Saya juga akan melibatkan perguruan tinggi sebagai quality insurance dalam pemutakhiran data. Mereka nanti juga membahas kriteria dan parameter kemis­kinan. Mahasiswa akan terlibat dalam mengawasi pemutakhiran data. Ini sedang dikoordinasikan dengan Kementerian Pendidikan dan Kebudayaan (Kemendikbud) sebab mereka punya program Kam­pus Merdeka. Semoga harapannya berjalan baik sehingga mahasiswa dapat terlibat.

Kita perlu pihak lain yang men­jamin agar benar. Perguruan tinggi diminta memetakan daerah yang mungkin tidak sama persis dengan daerah lain. Mahasiswa akan me­lihat misalnya kesulitan air bersih. Ada juga laporan dari daerah ke kabupaten/kota dan ke provinsi, lalu ke Mensos. Ada juga verifikasi dari perguruan tinggi.
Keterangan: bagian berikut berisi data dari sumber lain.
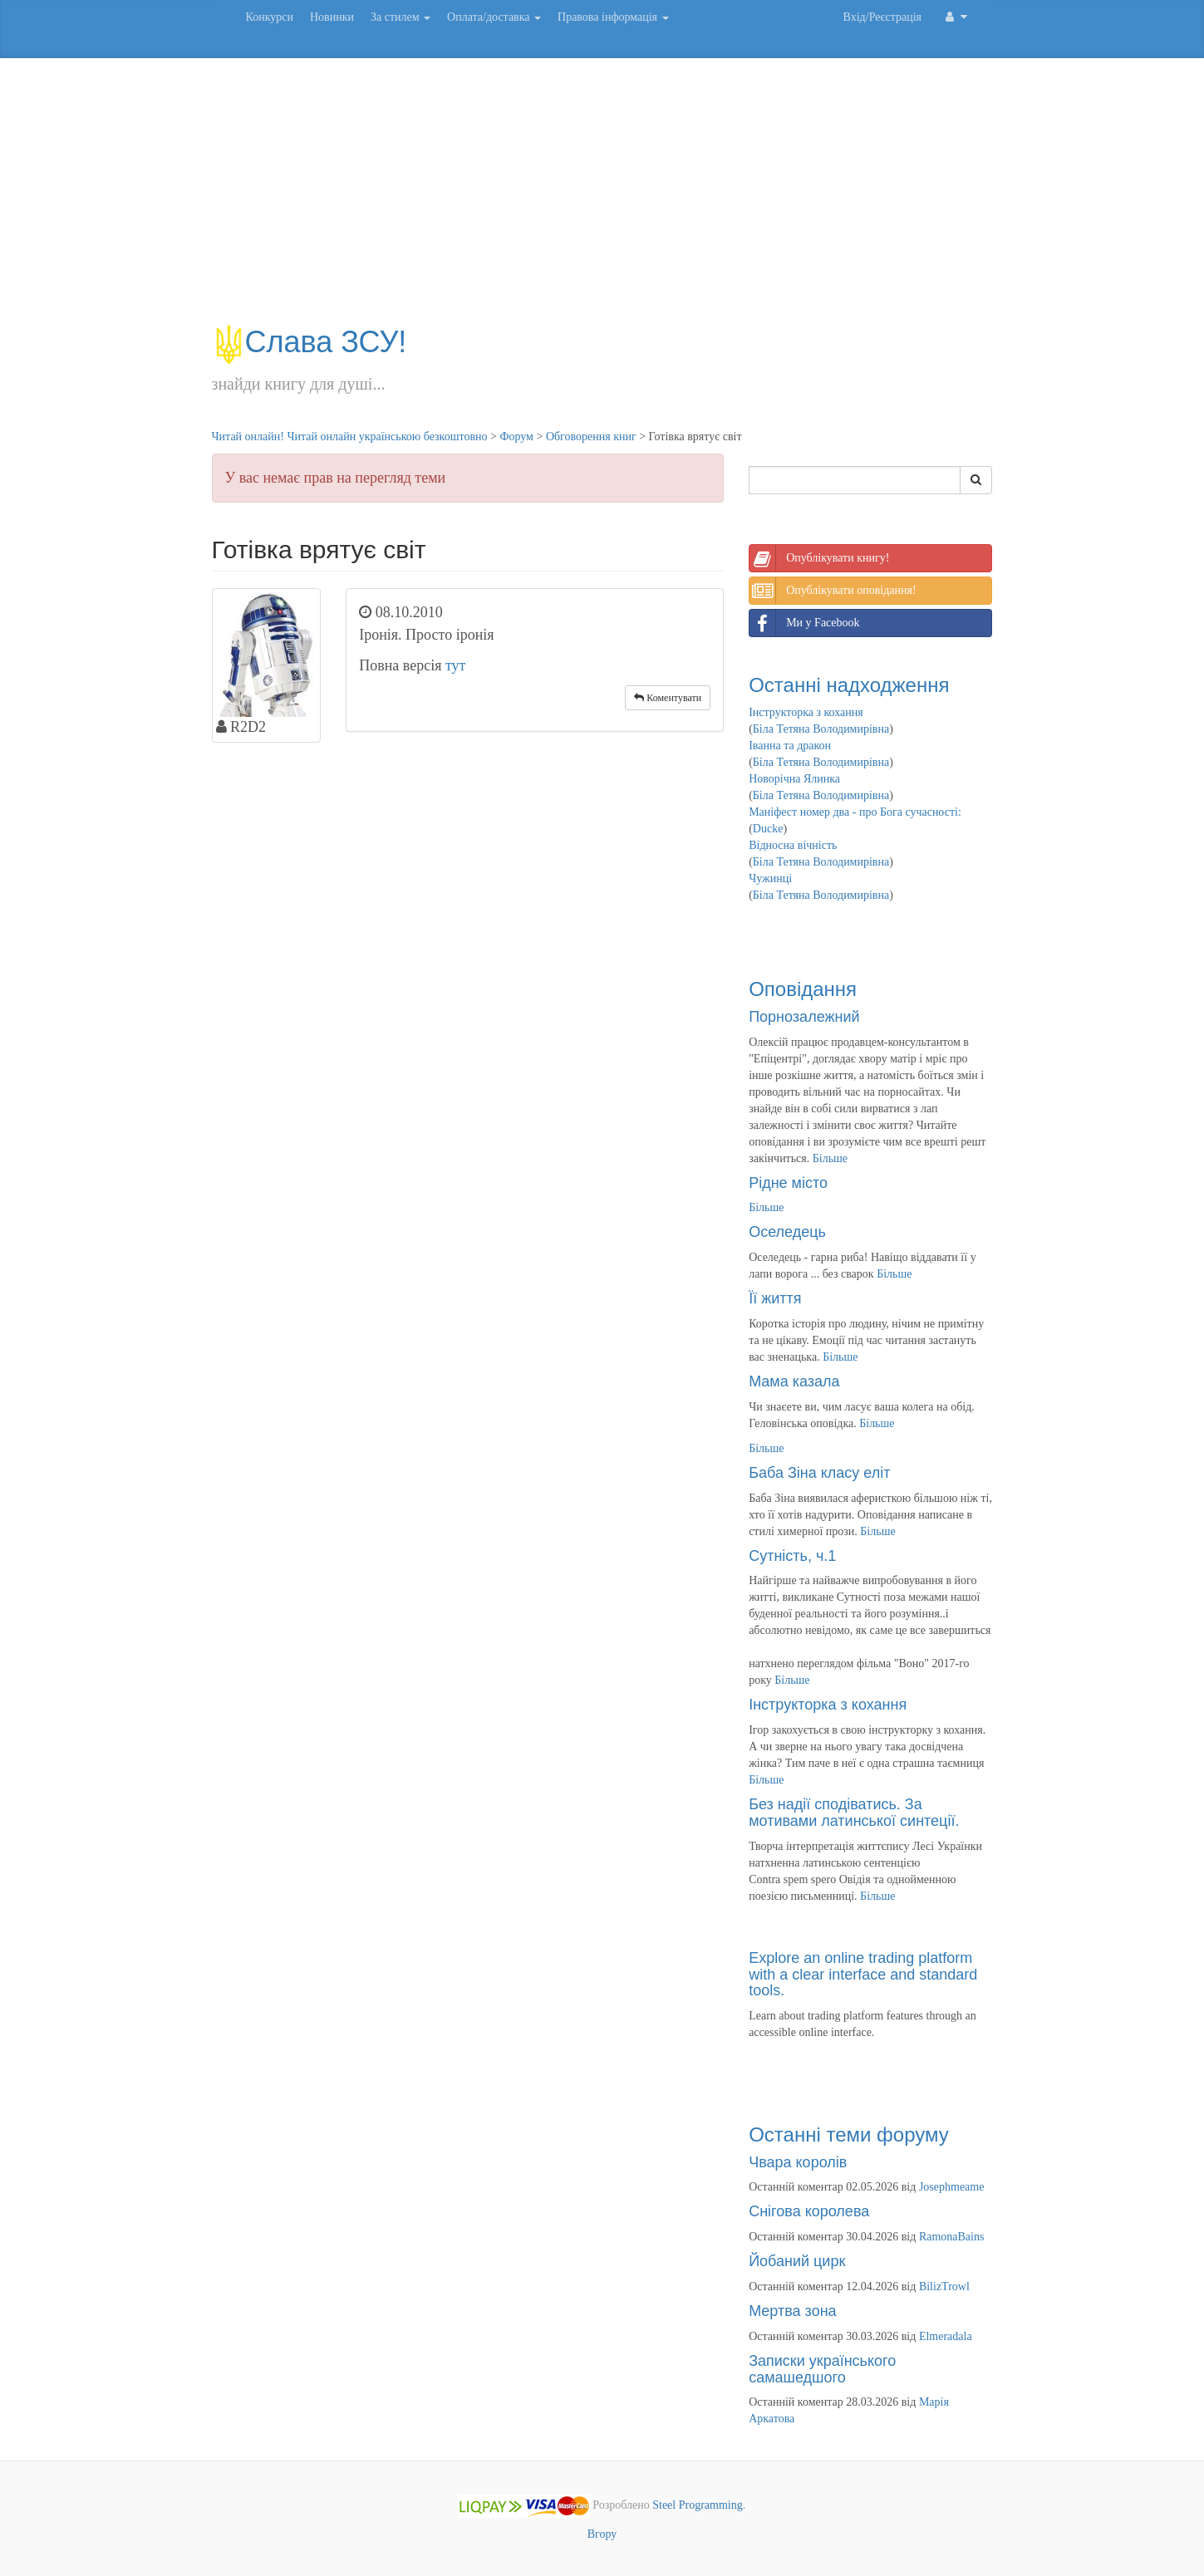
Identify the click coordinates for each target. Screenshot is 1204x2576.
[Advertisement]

Mensos akan membentuk formatur parameter kemiskinan akhir Januari agar pada Februari dilakukan pendataan. Ini biar dike­tahui persis konsep dari parameter kemiskinan.

Bagaimana kolaborasi dengan kementerian dan lembaga lain, terkait data?

Arahan Bapak Presiden Joko Widodo memastikan satu data terpadu. Semua kementerian atau lembaga jangan memiliki data masing-masing, sehingga semua bantuan di tiap kementerian dapat terintegrasi dalam satu data.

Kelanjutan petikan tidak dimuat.